The Under-Secretary cannot get away with that. What democratic rights does the ratepayer have at any election in the circumstances envisaged by my hon. and learned Friend the Member for Southport (Mr. Percival)?We are told that a third of a penny rate is involved. For a house with a rateable value of £300, that amounts to £1. Let us suppose that a person chooses to pay his rates but on principle deliberately withholds £1. Will the council in North-East Derbyshire take him to court and obtain a distress summons for the £1? That is the question which the Under-Secretary has not answered. As power is taken in the Bill to absolve from penalty people who choose not to carry out the law, on what basis could action be taken against a person who chose to withhold his £1?

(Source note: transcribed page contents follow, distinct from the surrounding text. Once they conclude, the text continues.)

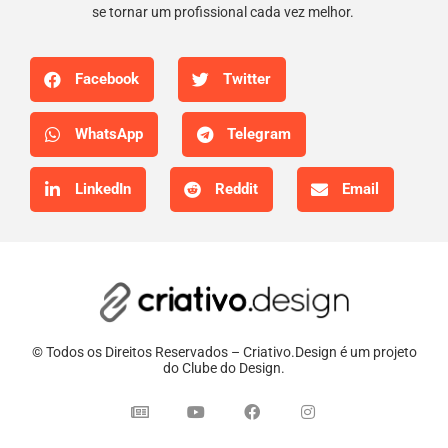
se tornar um profissional cada vez melhor.
Facebook
Twitter
WhatsApp
Telegram
LinkedIn
Reddit
Email
© Todos os Direitos Reservados – Criativo.Design é um projeto
do Clube do Design.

The Opposition wanted the full rigour of the law to operate with regard to Clause 1.
Question put and agreed to.
Amendments made to the Bill in lieu thereof, to the words so restored to the Bill: In page 3, line 33, leave out from 'in' to end of line 34 and insert 'appropriate annual portions'.
In page 3, line 37, at end insert—
'( ) In subsection (1) above "appropriate annual portions" means annual portions each of which is not less than one-fifth of the sum charged to the general rate fund, except that, if the effective date of the rent loss certificate falls in February or March, the council shall not be obliged to charge any amount in respect of the year commencing on the 1st April following the effective date'—[Mr. Armstrong.]